Necessary disclaimer: I'm a trump-hating neoliberal.

In Austria, we used to have political hiring very far down the chain. This worked fine because every government was a coalition of the two major parties, so we didnt constantly turn them over. It changed eventually, but more so due to the bad optics of patronage and limited meritocracy. Today of course, we do actually change our government - though theres also a good chance well settle into something again in the medium term, and maybe that bit of chaos now would be worth it.

I dont think this flipping is viable long-term. It was fine in the days of Jackson, but today the civil service is much more of a career, and thats not compatible with flipping a coin every 4 years whether youll have a job. It would sooner lead to actually obedient bureaucrats.

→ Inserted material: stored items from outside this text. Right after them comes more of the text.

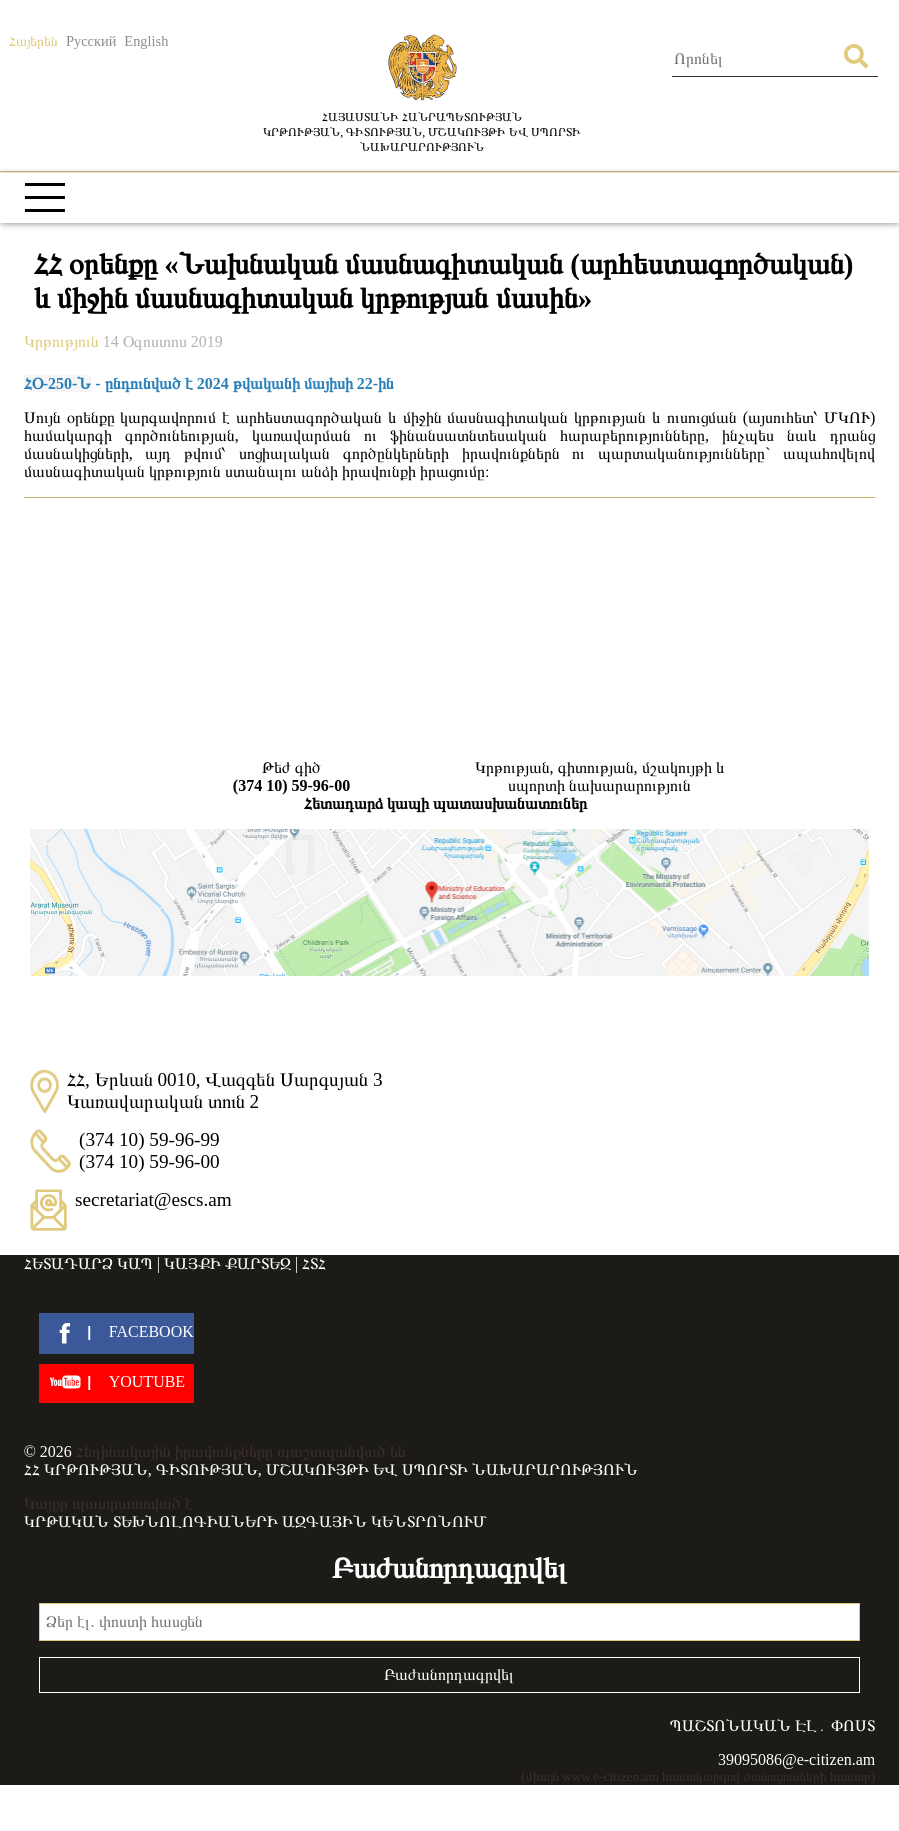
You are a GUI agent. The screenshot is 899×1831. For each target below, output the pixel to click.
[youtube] (116, 1383)
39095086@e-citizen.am (796, 1759)
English (146, 41)
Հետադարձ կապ (88, 1263)
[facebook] (116, 1333)
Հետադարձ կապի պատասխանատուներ (445, 803)
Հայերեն (33, 41)
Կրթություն (63, 341)
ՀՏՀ (314, 1263)
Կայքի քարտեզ (227, 1263)
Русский (91, 41)
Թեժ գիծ (292, 777)
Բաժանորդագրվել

But I also dont think the wilder swings in governing ideology are viable. The government just does too much for that. Spending is a third of GDP (plus more effectively commandeered by regulations), redirecting even just a good portion of that every 4-8 years is very destructive, and besides, theres no value in a border closed half the time, or a pension paying out half the time. Ive said this before in the context of election fraud or electoral college discussions, but if a 2% effect can make your government not just different, but really different and unacceptably bad, then you should reconsider whether the one without that small deviation is really legitimate.

So I think this scenario youre describing will be avoided, one way or another. Boringly, by continuation of the status quo pre-Trump. Or interestingly, by a stable orthodoxy that encompasses much more than bureaucrats.

But I also dont think the wilder swings in governing ideology are viable.

This claim is essentially incompatible with representative government. If the government rules basically the same even when the people want something different, you don't have a democracy or republic, you have some sort of oligarchy or aristocracy.

That touches upon an interesting question, though - to what extent should democratically elected governments be able to constrain the actions of future ones? There is a sliding scale from saying "the previous government's decision to have this separate executive agency be untouchable by future administrations is null and void" to saying "we will not honour contracts or debts taken out by any past government", and each of them could be justified in the same way. If the People are sovereign, why can't they make a sovereign decision to renege on a contract? Of course, if you did that, the government would find it much harder to get anyone or anything to trust it and sign a contract with it in the future. Of course, you could then argue that a truly sovereign people should take the L and make it a learning experience (and maybe next time consider to vote for contracts made in their name to be honoured even if they have come to hate the guy who they empowered to make them). That might be fine philosophically, but in reality no major country's people may actually have sufficient collective executive function to learn that lesson. As a result, the perfect democracy, as philosophically appealing as it may be, would be outcompeted by other countries running a kayfabe democracy that somewhat insulates the people from their stupidity. Are you ready to make that experiment with your own country on the line?

There is a sliding scale from saying "the previous government's decision to have this separate executive agency be untouchable by future administrations is null and void" to saying "we will not honour contracts or debts taken out by any past government"

In the US, the rule is very much closer to the latter. In law, this is the rule against "legislative entrenchment", often expressed as "the current legislature may not bind the future legislature". As far as I know, no one has seriously questioned whether the equivalent rule applies to the executive. The US Government may be bound by treaty or constitutional amendment, but not much else.

Are you ready to make that experiment with your own country on the line?

The alternative being that the bureaucracy runs the government, "Yes Minister" style? Yes.